Through discussion with a few friends this week I have identified a few viewpoints/perspectives/paradigms that are not negotiable for me, within the context of a relationship. To begin with, I operate within a framework that may be considered "a life long-learner." This means that I value personal growth and am constantly striving to become a better version of myself (attempting to become the person God intends for me to be). As such, I strive to become a more balanced individual. In many ways, I seek people who have opposite personality traits than I do (specifically using the Myers-Briggs temperament) who can challenge me to become more balanced. However, it is not enough to find someone who may be opposite me in temperament, that person must respect and value our differences. If we do not both operate within a framework that recognizes that both of our temperaments/interests/etc. are valuable, the relationship and individuals will not thrive. It really just comes down to respecting and valuing one another and recognizing how eachother's differences compliment each individual. People who operate within a framework of self-righteousness (which may be a strong word to use here, but nonetheless conveys my point) and views their own temperament/interests/beliefs as superior to others are incapable of this kind of relationship. These kind of people often view themselves as "perfect" and have no desire to identify or develop their weaknesses or critically reflect on their beliefs and values. I refuse to be in a relationship with an individual who is unwilling to engage in critical reflection on himself and who does not value and respect our differences.

I have also recently determined the important role that "theories of compatibility" play within the context of dating and relationships.
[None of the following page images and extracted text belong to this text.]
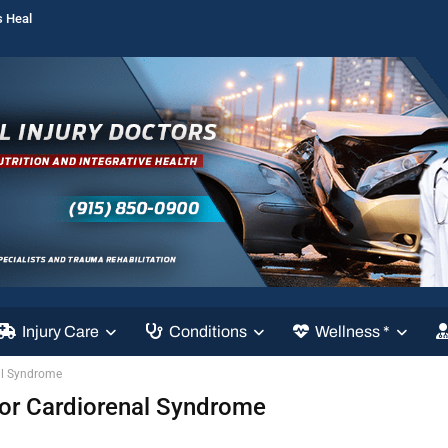
s Heal
Injury Care
Conditions
Wellness *
al Syndrome
For Cardiorenal Syndrome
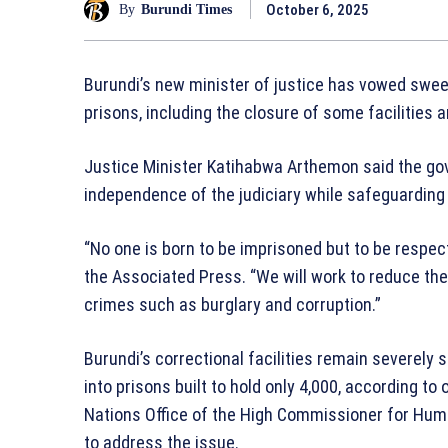
October 6, 2025
By
Burundi Times
Burundi’s new minister of justice has vowed swe
prisons, including the closure of some facilities a
Justice Minister Katihabwa Arthemon said the go
independence of the judiciary while safeguarding 
“No one is born to be imprisoned but to be respect
the Associated Press. “We will work to reduce the
crimes such as burglary and corruption.”
Burundi’s correctional facilities remain severel
into prisons built to hold only 4,000, according to
Nations Office of the High Commissioner for Hum
to address the issue.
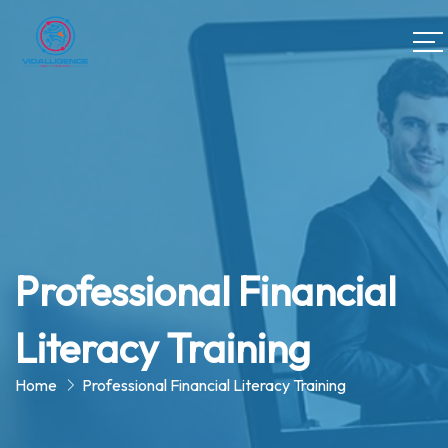
Professional Financial
Literacy Training
Home
Professional Financial Literacy Training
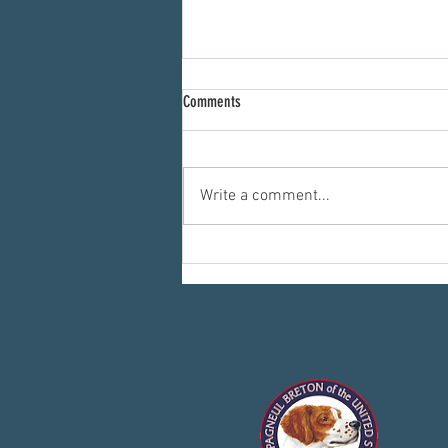
Comments
Write a comment...
Committees: Where the Work Happens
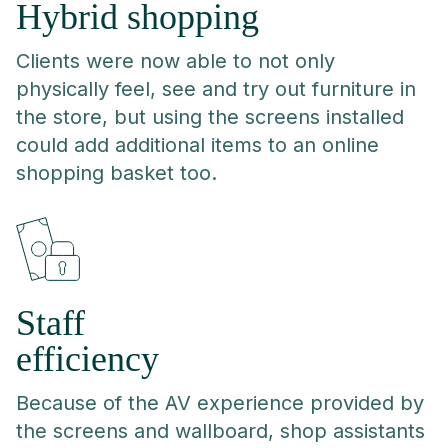
Hybrid shopping
Clients were now able to not only
physically feel, see and try out furniture in
the store, but using the screens installed
could add additional items to an online
shopping basket too.
Staff
efficiency
Because of the AV experience provided by
the screens and wallboard, shop assistants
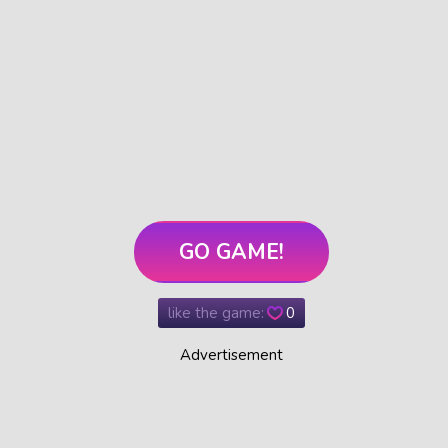
GO GAME!
like the game:
0
Advertisement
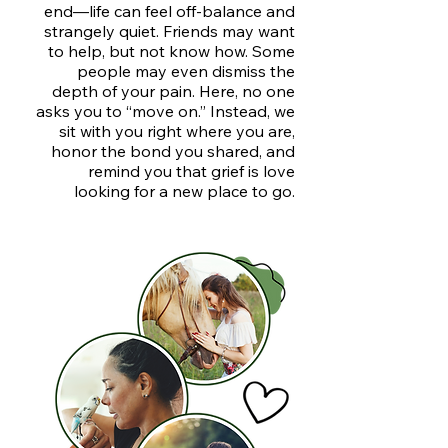
end—life can feel off-balance and
strangely quiet. Friends may want
to help, but not know how. Some
people may even dismiss the
depth of your pain. Here, no one
asks you to “move on.” Instead, we
sit with you right where you are,
honor the bond you shared, and
remind you that grief is love
looking for a new place to go.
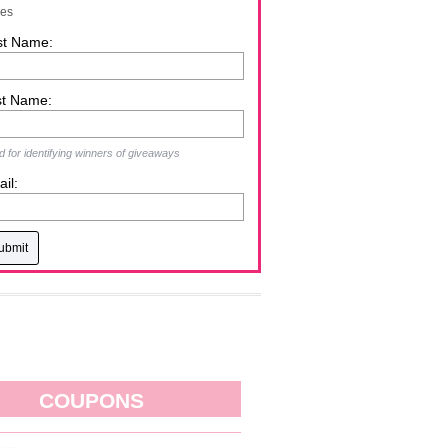
zes
st Name:
st Name:
 for identifying winners of giveaways
il:
COUPONS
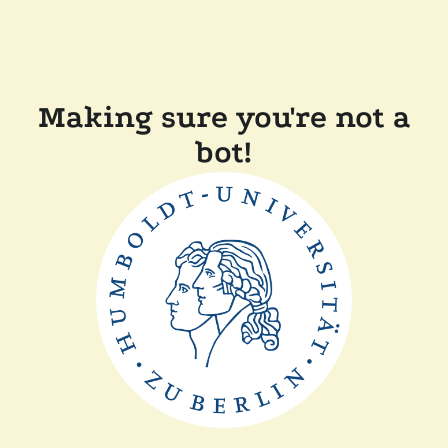
Making sure you're not a
bot!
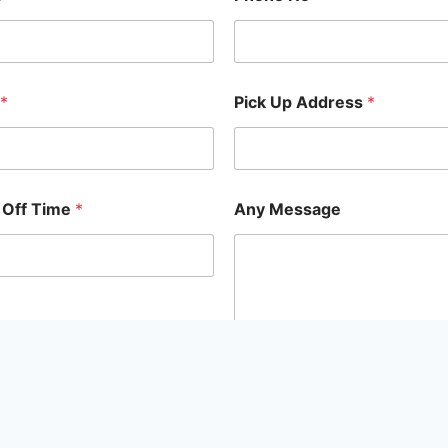
*
Pick Up Address
*
 Off Time
*
Any Message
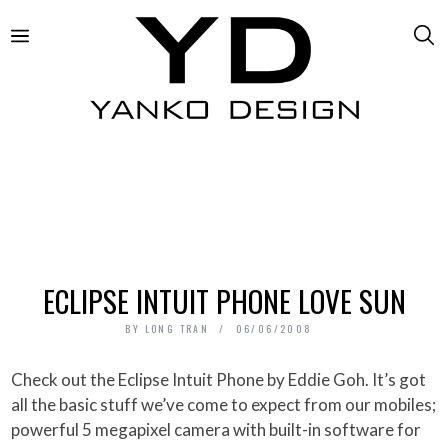
ECLIPSE INTUIT PHONE LOVE SUN
BY
LONG TRAN
06/06/2008
Check out the Eclipse Intuit Phone by Eddie Goh. It’s got
all the basic stuff we’ve come to expect from our mobiles;
powerful 5 megapixel camera with built-in software for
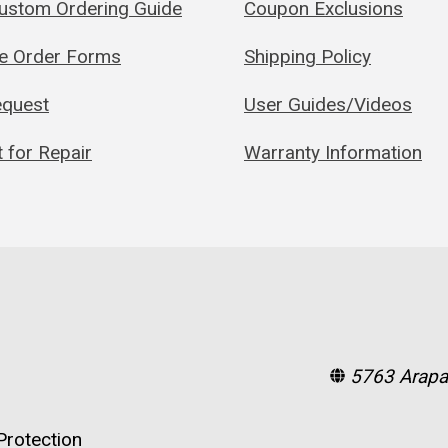
Custom Ordering Guide
Coupon Exclusions
le Order Forms
Shipping Policy
quest
User Guides/Videos
 for Repair
Warranty Information
5763 Arapa
rotection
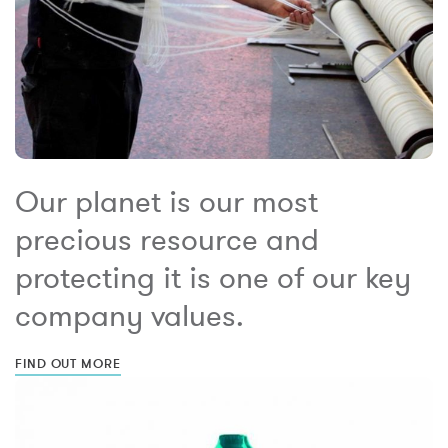
Our planet is our most
precious resource and
protecting it is one of our key
company values.
FIND OUT MORE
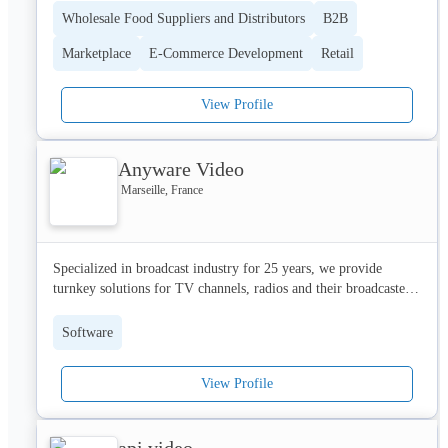
belong – the heart of their communities.
Wholesale Food Suppliers and Distributors
B2B
Marketplace
E-Commerce Development
Retail
View Profile
Anyware Video
Marseille, France
Specialized in broadcast industry for 25 years, we provide 
turnkey solutions for TV channels, radios and their broadcasters.

Our products are used by premium channels, stock channels and 
Software
broadcasters in France (TF1, France Media Monde, France 
Télévisions, Mediawan, ...) and abroad (Japon, Australie, Italie, 
View Profile
Qatar, Algérie, Maroc, ...) and by many regulatory authorities in 
Africa (Burkina Faso, Rwanda, Benin, Mali, …).

api video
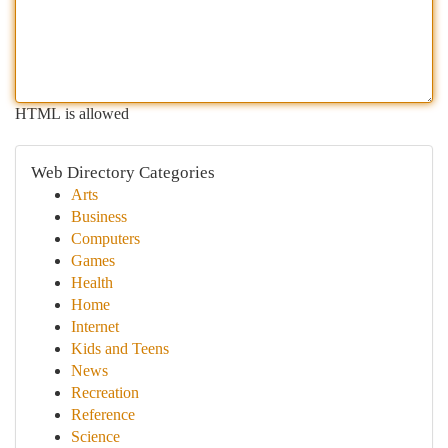
HTML is allowed
Web Directory Categories
Arts
Business
Computers
Games
Health
Home
Internet
Kids and Teens
News
Recreation
Reference
Science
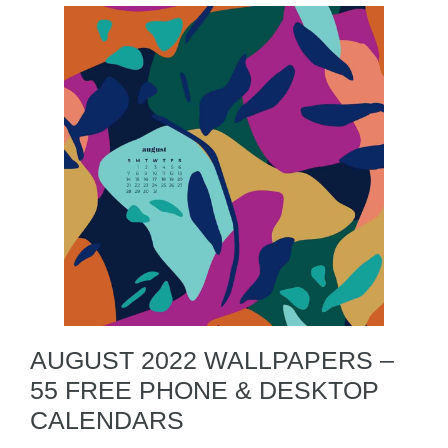
AUGUST 2022 WALLPAPERS –
55 FREE PHONE & DESKTOP
CALENDARS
I operate from the "80-20 rule of relationships." I believe that you will only find about 80% of what you are looking for in a companion/spouse/mate. I believe it is extremely unrealistic to believe that you will find someone 100% "perfect" for you. And honestly, why would you want to find someone "perfect?" Isn't the amount of variation in humanity what makes the human experience unique? Personally, I do not want to be in a relationship where my companion expects me to be perfect. Think of how much pressure that would be! Also, I believe that a lack of awareness or acceptance of the 80/20 rule contributes to the occurrence of cheating. People often will find the 20% they may be "missing" in their relationship in someone else. The problem is, if they choose to act on that (either by cheating or ending the relationship, etc.) they essentially are losing the 80% and end up with the 20%. I hypothesize that people who expect to find the "perfect" person are MORE likely to fall victim to this situation. Of course this would need to be empirically tested to be validated. Regardless, I want to be with someone who recognizes that I am not perfect. I do not want to be put on a pedestal. I do not want the pressure associated with the expectation of perfection. I want someone who acknowledges that the 80% we have together is enough and desirable. To those who believe in finding the perfect person or perfect love I present the following quotes to be considered.

"The only perfection one will find in life is in imperfection."-me-

"Perfect love is rare indeed - for to be a lover will require that you continually have the subtlety of the very wise, the flexibility of the child, the sensitivity of the artist, the understanding of the philosopher, the acceptance of the saint, the tolerance of the scholar and the fortitude of the certain." -Leo Buscaglia-

Personally, I am completely overwhelmed and intimidated by this description of perfect love and characteristics of a perfect lover. Not to say I do not aim for these things, but I believe few would argue that to be able to fully satisfy each of these qualities is impossible, or at the very least very unlikely. Therefore, I find a great deal of comfort in the 80-20 rule because it takes pressure off the relationship and off each individual. Of course, supposing you embrace the 80-20 rule of relationships, the challenge becomes identifying which things must fall within the 80% and which are negotiable and may fall in the 20%. However, that is beyond the scope of my thoughts within this blog.


AngelaMae said...

You know... I've always applied the 80-20 rule to diets and health habits... but never to a relationship. I like this perspective, I think it's wise.